If the non-parallel sides of a trapezium are equal, prove that it is cyclic.

Given:
Non-parallel sides PS and QR of a trapezium PQRS are equal.

Construction:
Draw \(SM\perp{PQ}\) and \(RN\perp{PQ}\).



To prove: ABCD is cyclic trapezium.

Proof:
In \(\triangle{SMP}\) and \(\triangle{RNQ}\), we have,

SP = RQ ...(Given)
SM = RN
(Distance between two parallel twolines is always equal)

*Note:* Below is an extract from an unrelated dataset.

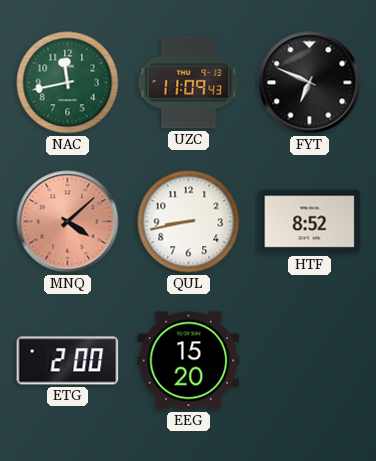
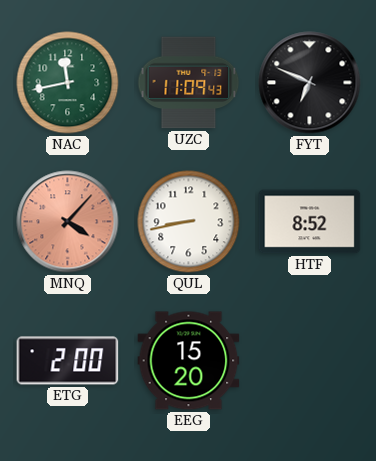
MNQ: 4:08 -> 4:07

and \(\angle{SMP}\) = \(\angle{RNQ}\)
(Each \(90^\circ\))
By RHS criterion, we get,

\(\triangle{SMP}\) \(\displaystyle \cong\) \(\triangle{RNQ}\)

Hence, \(\angle{P}\) = \(\angle{Q}\) ...(By CPCT)

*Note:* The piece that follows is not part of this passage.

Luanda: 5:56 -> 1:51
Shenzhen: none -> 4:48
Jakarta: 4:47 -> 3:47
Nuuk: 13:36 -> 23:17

Also, \(\angle{PSM}\) = \(\angle{QRN}\)

Now, adding \(90^\circ\) on both sides, we get,

\(\therefore \) \(\angle{PSM}\) + \(90^\circ\) = \(\angle{QRN}\) + \(90^\circ\)
\(\therefore \) \(\angle{MSR}\) + \(\angle{PSM}\) = \(\angle{NRS}\) + \(\angle{QRN}\)
(Since, \(\angle{MSR}\) = \(\angle{NRS}\) = \(90^\circ\))

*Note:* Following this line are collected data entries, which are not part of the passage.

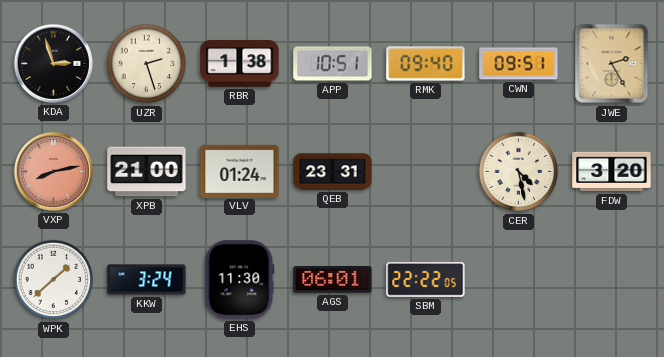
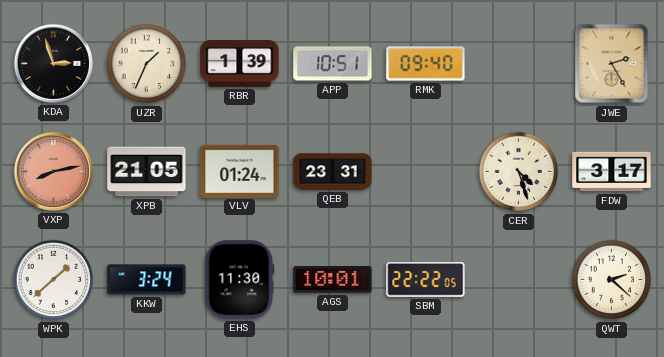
UZR: 2:27 -> 1:34
RBR: 1:38 -> 1:39
CWN: 09:51 -> none
XPB: 21:00 -> 21:05
CER: 4:28 -> 4:27
FDW: 3:20 -> 3:17
AGS: 06:01 -> 10:01
QWT: none -> 2:22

\(\therefore \) \(\angle{PSR}\) = \(\angle{QRS}\)
\(\Rightarrow \) \(\angle{S}\) = \(\angle{R}\)
\(\therefore \) \(\angle{P}\) = \(\angle{Q}\) and \(\angle{S}\) = \(\angle{R}\)

\(\because \) Sum of the angles of a quadrilateral is \(360^\circ\)
We get,

\(\angle{P}\) + \(\angle{Q}\) + \(\angle{S}\) + \(\angle{R}\) = \(360^\circ\)

From eq. (i), we get,

2[\(\angle{Q}\) + \(\angle{S}\)] = \(360^\circ\)
\(\therefore \) [\(\angle{Q}\) + \(\angle{S}\)] = \(180^\circ\)

Hence, it is proved that PQRS is a cyclic trapezium.